**HOW TO COMPLETE THIS TASK**: Copy out the line that contains "e liquid günstig" and the lines after it through the final one in the entries below, exactly, with no other lines.

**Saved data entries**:
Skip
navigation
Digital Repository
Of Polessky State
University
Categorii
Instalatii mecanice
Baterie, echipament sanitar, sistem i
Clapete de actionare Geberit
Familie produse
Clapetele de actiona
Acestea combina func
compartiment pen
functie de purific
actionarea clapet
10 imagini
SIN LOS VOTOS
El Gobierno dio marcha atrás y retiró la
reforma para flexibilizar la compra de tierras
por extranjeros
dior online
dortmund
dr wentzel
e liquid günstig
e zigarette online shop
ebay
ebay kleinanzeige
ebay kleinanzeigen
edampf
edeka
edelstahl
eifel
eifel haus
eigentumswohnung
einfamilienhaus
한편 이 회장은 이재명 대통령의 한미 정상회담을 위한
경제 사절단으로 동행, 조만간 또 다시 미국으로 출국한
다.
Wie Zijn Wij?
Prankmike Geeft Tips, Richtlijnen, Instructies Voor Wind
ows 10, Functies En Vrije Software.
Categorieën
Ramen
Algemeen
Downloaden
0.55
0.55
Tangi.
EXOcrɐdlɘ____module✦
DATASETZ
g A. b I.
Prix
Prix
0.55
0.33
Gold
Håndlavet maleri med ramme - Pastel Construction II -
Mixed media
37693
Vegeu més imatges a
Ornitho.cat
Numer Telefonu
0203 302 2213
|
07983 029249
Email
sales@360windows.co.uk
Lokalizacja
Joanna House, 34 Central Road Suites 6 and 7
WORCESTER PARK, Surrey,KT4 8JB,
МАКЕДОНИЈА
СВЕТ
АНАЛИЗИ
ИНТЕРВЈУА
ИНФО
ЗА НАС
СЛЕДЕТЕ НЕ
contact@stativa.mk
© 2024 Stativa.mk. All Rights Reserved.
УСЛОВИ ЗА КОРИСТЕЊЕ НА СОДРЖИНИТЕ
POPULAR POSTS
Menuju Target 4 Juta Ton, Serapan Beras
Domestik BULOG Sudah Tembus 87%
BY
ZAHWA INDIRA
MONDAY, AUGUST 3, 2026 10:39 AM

**RESULT OF THIS TASK**:
e liquid günstig
e zigarette online shop
ebay
ebay kleinanzeige
ebay kleinanzeigen
edampf
edeka
edelstahl
eifel
eifel haus
eigentumswohnung
einfamilienhaus
한편 이 회장은 이재명 대통령의 한미 정상회담을 위한
경제 사절단으로 동행, 조만간 또 다시 미국으로 출국한
다.
Wie Zijn Wij?
Prankmike Geeft Tips, Richtlijnen, Instructies Voor Wind
ows 10, Functies En Vrije Software.
Categorieën
Ramen
Algemeen
Downloaden
0.55
0.55
Tangi.
EXOcrɐdlɘ____module✦
DATASETZ
g A. b I.
Prix
Prix
0.55
0.33
Gold
Håndlavet maleri med ramme - Pastel Construction II -
Mixed media
37693
Vegeu més imatges a
Ornitho.cat
Numer Telefonu
0203 302 2213
|
07983 029249
Email
sales@360windows.co.uk
Lokalizacja
Joanna House, 34 Central Road Suites 6 and 7
WORCESTER PARK, Surrey,KT4 8JB,
МАКЕДОНИЈА
СВЕТ
АНАЛИЗИ
ИНТЕРВЈУА
ИНФО
ЗА НАС
СЛЕДЕТЕ НЕ
contact@stativa.mk
© 2024 Stativa.mk. All Rights Reserved.
УСЛОВИ ЗА КОРИСТЕЊЕ НА СОДРЖИНИТЕ
POPULAR POSTS
Menuju Target 4 Juta Ton, Serapan Beras
Domestik BULOG Sudah Tembus 87%
BY
ZAHWA INDIRA
MONDAY, AUGUST 3, 2026 10:39 AM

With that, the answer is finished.